→ **PROBLEM**
Copy each line of the records that holds the string "rhoncus".

==== AVAILABLE RECORDS

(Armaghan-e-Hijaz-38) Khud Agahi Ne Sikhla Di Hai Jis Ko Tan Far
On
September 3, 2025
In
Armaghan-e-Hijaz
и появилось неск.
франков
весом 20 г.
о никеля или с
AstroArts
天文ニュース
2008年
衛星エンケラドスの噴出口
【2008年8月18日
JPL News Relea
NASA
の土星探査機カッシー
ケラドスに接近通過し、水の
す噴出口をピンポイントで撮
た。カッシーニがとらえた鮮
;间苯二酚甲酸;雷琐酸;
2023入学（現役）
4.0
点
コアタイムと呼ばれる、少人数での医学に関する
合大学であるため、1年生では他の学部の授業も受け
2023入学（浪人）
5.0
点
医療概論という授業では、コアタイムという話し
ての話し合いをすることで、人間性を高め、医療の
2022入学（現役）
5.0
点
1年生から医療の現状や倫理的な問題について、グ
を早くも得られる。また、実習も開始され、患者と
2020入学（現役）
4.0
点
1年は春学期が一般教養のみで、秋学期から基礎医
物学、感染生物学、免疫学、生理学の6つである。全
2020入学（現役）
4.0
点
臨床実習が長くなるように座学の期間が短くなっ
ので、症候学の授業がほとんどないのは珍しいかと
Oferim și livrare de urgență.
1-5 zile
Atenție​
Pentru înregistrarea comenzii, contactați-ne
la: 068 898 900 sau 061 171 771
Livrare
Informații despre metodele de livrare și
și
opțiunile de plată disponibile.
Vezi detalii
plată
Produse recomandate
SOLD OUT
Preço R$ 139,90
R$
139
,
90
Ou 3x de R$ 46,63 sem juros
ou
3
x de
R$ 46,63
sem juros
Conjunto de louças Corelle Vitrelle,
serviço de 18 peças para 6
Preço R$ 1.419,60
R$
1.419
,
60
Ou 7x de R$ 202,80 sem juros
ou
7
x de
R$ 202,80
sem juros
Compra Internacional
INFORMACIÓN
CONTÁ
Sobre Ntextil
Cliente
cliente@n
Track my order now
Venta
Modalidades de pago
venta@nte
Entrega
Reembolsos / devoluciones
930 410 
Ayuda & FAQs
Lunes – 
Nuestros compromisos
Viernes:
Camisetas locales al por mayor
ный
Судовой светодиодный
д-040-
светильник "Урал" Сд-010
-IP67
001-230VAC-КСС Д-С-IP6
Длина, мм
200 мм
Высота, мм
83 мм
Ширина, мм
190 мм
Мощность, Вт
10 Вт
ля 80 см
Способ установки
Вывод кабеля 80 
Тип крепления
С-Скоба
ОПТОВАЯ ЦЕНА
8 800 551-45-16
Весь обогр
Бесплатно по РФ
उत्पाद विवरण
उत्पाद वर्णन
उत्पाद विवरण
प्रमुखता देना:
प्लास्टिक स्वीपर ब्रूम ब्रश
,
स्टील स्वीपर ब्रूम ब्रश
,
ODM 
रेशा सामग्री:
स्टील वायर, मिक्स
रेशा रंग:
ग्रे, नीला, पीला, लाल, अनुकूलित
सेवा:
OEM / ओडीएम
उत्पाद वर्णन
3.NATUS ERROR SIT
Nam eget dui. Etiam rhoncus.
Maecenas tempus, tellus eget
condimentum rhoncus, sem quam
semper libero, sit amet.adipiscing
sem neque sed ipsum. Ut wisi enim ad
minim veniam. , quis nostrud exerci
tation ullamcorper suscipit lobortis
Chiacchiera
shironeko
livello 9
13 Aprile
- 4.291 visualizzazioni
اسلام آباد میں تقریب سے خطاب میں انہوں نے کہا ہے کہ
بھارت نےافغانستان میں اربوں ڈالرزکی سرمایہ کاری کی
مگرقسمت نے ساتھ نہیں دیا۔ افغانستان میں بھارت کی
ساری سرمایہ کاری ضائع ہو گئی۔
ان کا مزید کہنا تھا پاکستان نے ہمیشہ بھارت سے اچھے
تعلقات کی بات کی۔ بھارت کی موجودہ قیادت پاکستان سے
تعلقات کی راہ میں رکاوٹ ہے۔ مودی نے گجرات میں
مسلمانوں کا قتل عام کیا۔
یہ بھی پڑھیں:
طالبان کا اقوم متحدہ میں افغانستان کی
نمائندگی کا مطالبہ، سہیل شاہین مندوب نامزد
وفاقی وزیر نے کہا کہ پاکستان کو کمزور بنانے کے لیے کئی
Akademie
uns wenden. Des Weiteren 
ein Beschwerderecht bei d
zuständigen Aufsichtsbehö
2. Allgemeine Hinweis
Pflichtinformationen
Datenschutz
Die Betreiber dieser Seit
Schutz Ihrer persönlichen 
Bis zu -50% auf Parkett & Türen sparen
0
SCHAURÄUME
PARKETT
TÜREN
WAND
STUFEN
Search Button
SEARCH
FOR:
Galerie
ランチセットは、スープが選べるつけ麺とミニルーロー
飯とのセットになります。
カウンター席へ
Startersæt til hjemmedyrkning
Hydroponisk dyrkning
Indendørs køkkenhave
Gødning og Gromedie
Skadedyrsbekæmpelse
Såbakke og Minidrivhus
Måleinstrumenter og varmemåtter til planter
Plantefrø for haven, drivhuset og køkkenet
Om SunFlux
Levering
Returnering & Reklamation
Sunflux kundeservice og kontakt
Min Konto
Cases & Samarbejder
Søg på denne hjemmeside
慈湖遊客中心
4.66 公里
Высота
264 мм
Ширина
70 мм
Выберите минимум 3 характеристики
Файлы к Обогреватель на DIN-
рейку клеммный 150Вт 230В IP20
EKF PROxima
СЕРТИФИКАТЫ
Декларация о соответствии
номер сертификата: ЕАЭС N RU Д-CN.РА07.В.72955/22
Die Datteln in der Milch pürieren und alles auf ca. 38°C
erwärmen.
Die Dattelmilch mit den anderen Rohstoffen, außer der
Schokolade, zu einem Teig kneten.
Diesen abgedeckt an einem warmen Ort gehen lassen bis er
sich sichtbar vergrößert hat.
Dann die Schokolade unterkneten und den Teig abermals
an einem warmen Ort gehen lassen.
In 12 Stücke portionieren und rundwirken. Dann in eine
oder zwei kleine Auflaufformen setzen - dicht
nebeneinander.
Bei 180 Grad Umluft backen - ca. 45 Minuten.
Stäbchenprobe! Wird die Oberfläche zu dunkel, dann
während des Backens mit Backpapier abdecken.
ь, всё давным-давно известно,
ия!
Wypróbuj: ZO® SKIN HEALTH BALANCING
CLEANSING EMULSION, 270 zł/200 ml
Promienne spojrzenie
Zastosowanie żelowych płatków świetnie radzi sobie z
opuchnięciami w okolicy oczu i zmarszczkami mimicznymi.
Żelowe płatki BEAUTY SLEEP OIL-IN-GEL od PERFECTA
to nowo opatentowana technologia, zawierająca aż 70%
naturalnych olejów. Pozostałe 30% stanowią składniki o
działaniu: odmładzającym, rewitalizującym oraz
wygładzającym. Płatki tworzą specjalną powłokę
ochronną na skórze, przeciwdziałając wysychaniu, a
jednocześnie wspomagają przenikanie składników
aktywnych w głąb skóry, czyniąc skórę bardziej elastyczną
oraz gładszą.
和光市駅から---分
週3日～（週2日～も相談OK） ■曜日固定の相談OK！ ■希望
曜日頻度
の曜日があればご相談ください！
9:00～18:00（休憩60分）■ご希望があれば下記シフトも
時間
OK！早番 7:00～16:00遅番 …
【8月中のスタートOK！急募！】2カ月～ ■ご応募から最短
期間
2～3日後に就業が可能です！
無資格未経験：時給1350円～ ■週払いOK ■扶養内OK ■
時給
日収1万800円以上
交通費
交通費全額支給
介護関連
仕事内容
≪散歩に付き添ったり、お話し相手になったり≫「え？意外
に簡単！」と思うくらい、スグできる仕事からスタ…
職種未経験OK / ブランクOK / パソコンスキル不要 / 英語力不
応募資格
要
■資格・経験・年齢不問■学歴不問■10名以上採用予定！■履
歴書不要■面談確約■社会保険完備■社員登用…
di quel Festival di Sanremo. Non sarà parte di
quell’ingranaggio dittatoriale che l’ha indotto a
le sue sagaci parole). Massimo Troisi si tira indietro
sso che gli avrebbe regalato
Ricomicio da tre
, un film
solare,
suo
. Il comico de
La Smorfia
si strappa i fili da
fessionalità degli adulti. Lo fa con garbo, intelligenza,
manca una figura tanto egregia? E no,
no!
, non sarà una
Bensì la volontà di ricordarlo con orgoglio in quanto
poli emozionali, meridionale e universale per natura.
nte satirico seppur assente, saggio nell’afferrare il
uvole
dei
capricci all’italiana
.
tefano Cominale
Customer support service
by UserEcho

========

→ **EXERCISE RESPONSE**
Nam eget dui. Etiam rhoncus.
condimentum rhoncus, sem quam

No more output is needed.